Whoosh. It was like all the air left my lungs. “I donated the present you brought Stevie toToys for Tots.” Why I felt the need to bring that up during our conversation was unknown, but at least it was out there while my brain digested our conversation.

“Thank you. I understand why you didn’t accept the gift and I appreciate your honesty. Now, would it be too forward to ask if I could take you on an actual date?”

“It kinda felt like last Saturday ended up being one.”

“Agreed. How about a formal date? Dinner and a movie? Dinner and a walk in the park? Dinner and Christmas lights?” I perked up at the last option. “Ah, dinner and Christmas lights it is.” My stomach chose that moment to growl. I was stupidly excited this morning and forgot to eat. “But first, how about we order dinner?”

“Deal.” Edward went about ordering food, asked if I had any allergies or dislikes which I didn’t, and I wondered if this was what it meant to have a Daddy. That they made sure you were fed and taken care of, not that I couldn’t do that on my own. Like he said, it would be defined however we defined it if our relationship moved forward. Which I hoped it did.

Chapter Six

Edward

This was nice. No expectations, just two men getting to know each other over Thai. It had been years since I’d been on an actual date. The boys I’d had over the last decade I’d met through apps or at the club where our desired outcomes were pre-negotiated. Given how well thathadn’tworked out for me, this might be the better approach toward something real.

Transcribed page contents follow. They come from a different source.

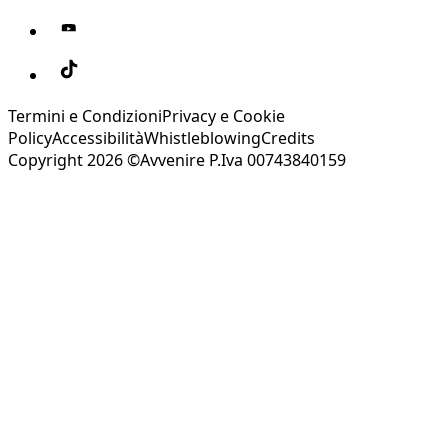
Termini e Condizioni
Privacy e Cookie
Policy
Accessibilità
Whistleblowing
Credits
Copyright 2026 ©Avvenire P.Iva 00743840159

Gods, how I wanted that.

“Food will be here in forty-five minutes.” Brighton was too cute, sitting cross-legged on the floor playing with the girls. They took to him immediately, I mean, how could they not? He was adorable, and sweet, and everything I hadn’t had in far too long. If ever.

Brighton giggled. “I am so in love with them.”

“I’m happy to hear that, sweet boy.” It just slipped out. He truly was a sweet boy but was new to all this as well as to me and the scary world of dating. Nurturing and praise came naturally to me, and I could literally sit here for hours to listen and watch Brighton play. “They seem quite fond of you, too.”

“I hope they like their new home. It will be nice to not be alone.” Brighton paused then resumed tossing the toy he had in hand. Had he regretted sharing that with me?

“Well, if you’ll allow me to be, I’d like to be around more.” Another pause, but I wasn’t about to let the opportunity pass me by. “Starting with taking you out on a proper date.”